**Exercise aim**: Output nothing but the lines from the line with "emoji cu o baghetă" through the end of the listing below, both ends included.

**Source records**:

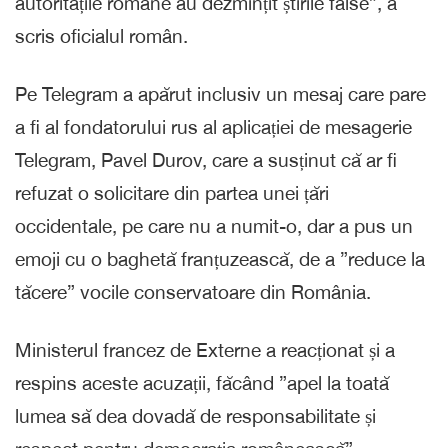
autoritățile române au dezmințit știrile false”, a
scris oficialul român.
Pe Telegram a apărut inclusiv un mesaj care pare
a fi al fondatorului rus al aplicației de mesagerie
Telegram, Pavel Durov, care a susținut că ar fi
refuzat o solicitare din partea unei țări
occidentale, pe care nu a numit-o, dar a pus un
emoji cu o baghetă franțuzească, de a ”reduce la
tăcere” vocile conservatoare din România.
Ministerul francez de Externe a reacționat și a
respins aceste acuzații, făcând ”apel la toată
lumea să dea dovadă de responsabilitate și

**Your solution**:
emoji cu o baghetă franțuzească, de a ”reduce la
tăcere” vocile conservatoare din România.
Ministerul francez de Externe a reacționat și a
respins aceste acuzații, făcând ”apel la toată
lumea să dea dovadă de responsabilitate și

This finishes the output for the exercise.